WORK ITEM >> Using the records that appear below, write out exactly the lines from the one with "Mon Cheri Joan Calabrese" through the one with "course for insurance discount purposes.", keeping both end lines.
◇ ◇ ◇ ◇
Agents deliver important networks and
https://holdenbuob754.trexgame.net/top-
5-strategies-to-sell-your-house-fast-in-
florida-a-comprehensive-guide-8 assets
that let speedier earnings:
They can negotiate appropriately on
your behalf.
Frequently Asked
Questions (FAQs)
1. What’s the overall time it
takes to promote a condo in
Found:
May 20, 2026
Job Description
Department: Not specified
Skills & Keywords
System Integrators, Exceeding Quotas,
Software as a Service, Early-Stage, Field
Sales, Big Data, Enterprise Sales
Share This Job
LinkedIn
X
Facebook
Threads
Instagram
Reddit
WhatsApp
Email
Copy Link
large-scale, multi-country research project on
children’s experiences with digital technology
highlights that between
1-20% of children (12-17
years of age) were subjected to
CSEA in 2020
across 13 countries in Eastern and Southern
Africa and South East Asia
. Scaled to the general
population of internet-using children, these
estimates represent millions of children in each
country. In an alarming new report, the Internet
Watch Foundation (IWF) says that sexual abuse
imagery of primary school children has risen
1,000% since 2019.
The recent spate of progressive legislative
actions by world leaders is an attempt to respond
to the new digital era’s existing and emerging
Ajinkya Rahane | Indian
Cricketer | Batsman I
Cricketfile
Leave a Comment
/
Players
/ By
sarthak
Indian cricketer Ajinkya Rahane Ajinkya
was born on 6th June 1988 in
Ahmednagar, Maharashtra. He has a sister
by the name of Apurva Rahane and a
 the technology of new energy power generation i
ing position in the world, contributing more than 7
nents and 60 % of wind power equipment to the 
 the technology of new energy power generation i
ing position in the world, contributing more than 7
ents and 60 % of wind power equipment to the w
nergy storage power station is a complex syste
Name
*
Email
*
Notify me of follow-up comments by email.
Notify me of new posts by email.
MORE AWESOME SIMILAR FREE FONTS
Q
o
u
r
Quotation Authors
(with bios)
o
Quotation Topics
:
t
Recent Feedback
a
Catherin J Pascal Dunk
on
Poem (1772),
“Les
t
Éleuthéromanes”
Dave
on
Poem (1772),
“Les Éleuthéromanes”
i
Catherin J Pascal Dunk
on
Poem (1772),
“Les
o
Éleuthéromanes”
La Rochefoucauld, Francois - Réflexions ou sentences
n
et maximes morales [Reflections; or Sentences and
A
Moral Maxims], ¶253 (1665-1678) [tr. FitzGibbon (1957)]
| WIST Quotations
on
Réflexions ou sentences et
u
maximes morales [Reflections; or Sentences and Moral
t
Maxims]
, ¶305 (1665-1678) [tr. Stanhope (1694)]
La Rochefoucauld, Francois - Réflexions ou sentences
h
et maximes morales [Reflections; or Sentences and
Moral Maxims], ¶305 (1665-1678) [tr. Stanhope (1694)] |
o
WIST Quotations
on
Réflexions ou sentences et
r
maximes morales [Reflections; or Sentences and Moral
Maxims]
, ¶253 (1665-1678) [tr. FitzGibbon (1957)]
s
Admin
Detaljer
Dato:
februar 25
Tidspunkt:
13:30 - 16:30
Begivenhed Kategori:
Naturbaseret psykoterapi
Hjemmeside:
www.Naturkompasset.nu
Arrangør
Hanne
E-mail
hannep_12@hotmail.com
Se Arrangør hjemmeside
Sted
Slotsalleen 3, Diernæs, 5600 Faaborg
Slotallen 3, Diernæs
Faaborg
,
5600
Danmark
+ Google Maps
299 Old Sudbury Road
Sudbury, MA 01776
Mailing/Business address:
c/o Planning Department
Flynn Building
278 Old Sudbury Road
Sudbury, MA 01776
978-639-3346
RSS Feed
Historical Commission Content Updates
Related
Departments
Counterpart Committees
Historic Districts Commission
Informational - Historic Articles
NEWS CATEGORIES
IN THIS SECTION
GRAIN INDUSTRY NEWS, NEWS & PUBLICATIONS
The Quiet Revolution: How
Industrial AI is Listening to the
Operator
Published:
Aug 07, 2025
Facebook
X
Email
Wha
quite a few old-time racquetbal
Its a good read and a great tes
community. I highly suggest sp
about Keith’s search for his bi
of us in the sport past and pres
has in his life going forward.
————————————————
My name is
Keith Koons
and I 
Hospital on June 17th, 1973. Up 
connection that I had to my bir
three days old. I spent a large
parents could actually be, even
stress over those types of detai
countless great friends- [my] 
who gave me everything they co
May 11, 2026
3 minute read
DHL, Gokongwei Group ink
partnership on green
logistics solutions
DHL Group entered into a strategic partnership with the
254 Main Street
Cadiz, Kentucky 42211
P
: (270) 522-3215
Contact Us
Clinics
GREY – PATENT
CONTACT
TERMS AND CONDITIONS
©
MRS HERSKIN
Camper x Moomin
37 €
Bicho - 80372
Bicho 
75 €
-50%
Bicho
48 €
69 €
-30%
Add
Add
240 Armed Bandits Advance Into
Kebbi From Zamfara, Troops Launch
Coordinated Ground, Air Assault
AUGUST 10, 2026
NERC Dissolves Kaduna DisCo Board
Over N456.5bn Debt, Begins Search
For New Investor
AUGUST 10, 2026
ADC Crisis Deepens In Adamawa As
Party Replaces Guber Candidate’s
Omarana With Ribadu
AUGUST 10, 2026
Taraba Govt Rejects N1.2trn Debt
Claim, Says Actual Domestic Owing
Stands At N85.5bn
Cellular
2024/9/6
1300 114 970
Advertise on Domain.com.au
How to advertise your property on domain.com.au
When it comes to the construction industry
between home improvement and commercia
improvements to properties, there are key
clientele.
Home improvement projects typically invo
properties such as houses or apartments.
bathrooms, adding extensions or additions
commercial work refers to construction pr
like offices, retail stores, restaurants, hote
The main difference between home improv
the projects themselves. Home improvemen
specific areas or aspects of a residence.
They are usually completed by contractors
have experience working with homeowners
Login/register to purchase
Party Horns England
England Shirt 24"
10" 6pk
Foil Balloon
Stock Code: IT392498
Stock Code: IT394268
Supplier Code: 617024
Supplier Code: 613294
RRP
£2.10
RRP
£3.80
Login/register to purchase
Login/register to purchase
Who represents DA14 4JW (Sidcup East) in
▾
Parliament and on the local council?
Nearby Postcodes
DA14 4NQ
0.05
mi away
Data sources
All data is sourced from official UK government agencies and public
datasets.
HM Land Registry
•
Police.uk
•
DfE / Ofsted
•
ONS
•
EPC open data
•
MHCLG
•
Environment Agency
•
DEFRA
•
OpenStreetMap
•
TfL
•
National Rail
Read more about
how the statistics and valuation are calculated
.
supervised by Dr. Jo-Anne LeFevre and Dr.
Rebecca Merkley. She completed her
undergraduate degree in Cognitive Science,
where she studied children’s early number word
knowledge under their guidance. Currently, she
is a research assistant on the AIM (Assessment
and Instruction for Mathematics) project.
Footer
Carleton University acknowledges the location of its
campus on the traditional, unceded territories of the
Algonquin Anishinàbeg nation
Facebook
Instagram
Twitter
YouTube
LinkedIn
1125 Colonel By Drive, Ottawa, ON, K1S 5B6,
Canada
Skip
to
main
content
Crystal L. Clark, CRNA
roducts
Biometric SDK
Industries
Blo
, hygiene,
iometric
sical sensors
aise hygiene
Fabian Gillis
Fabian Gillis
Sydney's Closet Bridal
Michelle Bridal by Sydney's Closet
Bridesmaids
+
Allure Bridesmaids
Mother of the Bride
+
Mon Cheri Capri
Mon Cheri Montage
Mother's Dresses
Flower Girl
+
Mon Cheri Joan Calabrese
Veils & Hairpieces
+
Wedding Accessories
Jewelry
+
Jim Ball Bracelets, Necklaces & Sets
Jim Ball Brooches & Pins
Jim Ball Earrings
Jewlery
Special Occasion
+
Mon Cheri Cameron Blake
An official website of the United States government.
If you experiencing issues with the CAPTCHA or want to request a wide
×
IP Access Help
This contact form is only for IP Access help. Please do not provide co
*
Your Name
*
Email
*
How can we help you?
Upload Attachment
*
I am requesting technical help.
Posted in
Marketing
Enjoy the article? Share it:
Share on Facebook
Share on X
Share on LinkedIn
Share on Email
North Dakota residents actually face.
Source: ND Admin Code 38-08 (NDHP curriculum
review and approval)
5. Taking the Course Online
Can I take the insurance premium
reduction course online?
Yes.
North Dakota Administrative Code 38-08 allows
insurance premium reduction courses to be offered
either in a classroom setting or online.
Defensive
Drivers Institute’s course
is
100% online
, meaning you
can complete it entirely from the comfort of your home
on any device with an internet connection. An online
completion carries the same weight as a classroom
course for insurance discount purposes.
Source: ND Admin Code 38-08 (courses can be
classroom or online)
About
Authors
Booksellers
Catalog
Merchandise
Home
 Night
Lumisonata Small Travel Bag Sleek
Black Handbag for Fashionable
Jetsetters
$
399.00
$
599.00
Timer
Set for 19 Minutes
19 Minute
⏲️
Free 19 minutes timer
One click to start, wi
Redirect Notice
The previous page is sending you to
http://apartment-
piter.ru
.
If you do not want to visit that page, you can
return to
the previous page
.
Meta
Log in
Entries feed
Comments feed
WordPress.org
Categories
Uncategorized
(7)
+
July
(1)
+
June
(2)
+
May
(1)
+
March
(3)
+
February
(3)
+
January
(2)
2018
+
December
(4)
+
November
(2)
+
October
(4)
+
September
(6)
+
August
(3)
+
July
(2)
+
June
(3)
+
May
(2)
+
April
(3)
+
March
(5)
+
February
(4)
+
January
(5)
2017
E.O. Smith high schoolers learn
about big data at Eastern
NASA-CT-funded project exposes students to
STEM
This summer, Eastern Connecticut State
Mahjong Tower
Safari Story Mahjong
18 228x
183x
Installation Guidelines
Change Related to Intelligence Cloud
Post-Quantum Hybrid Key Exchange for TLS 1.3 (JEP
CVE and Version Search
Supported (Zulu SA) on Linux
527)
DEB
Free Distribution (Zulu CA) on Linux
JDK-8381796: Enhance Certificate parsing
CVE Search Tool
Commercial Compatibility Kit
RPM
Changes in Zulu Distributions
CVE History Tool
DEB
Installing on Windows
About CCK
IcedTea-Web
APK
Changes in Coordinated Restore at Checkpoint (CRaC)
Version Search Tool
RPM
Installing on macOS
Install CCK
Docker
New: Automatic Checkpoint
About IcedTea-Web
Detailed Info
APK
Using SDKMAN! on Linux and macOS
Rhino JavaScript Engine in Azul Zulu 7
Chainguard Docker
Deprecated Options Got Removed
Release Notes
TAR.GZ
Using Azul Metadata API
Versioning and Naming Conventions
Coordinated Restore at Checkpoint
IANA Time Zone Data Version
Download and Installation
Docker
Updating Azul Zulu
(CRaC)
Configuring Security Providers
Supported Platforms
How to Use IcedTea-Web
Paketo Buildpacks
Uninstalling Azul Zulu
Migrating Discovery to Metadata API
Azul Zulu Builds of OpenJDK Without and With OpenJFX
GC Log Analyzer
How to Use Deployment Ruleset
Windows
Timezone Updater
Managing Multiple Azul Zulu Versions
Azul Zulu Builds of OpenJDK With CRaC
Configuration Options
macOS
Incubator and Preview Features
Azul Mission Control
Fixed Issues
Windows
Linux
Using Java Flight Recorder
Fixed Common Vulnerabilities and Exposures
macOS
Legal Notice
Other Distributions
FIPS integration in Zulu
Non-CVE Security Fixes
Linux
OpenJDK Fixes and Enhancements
◇ ◇ ◇ ◇
SOLUTION TO THE EXERCISE >>
Mon Cheri Joan Calabrese
Veils & Hairpieces
+
Wedding Accessories
Jewelry
+
Jim Ball Bracelets, Necklaces & Sets
Jim Ball Brooches & Pins
Jim Ball Earrings
Jewlery
Special Occasion
+
Mon Cheri Cameron Blake
An official website of the United States government.
If you experiencing issues with the CAPTCHA or want to request a wide
×
IP Access Help
This contact form is only for IP Access help. Please do not provide co
*
Your Name
*
Email
*
How can we help you?
Upload Attachment
*
I am requesting technical help.
Posted in
Marketing
Enjoy the article? Share it:
Share on Facebook
Share on X
Share on LinkedIn
Share on Email
North Dakota residents actually face.
Source: ND Admin Code 38-08 (NDHP curriculum
review and approval)
5. Taking the Course Online
Can I take the insurance premium
reduction course online?
Yes.
North Dakota Administrative Code 38-08 allows
insurance premium reduction courses to be offered
either in a classroom setting or online.
Defensive
Drivers Institute’s course
is
100% online
, meaning you
can complete it entirely from the comfort of your home
on any device with an internet connection. An online
completion carries the same weight as a classroom
course for insurance discount purposes.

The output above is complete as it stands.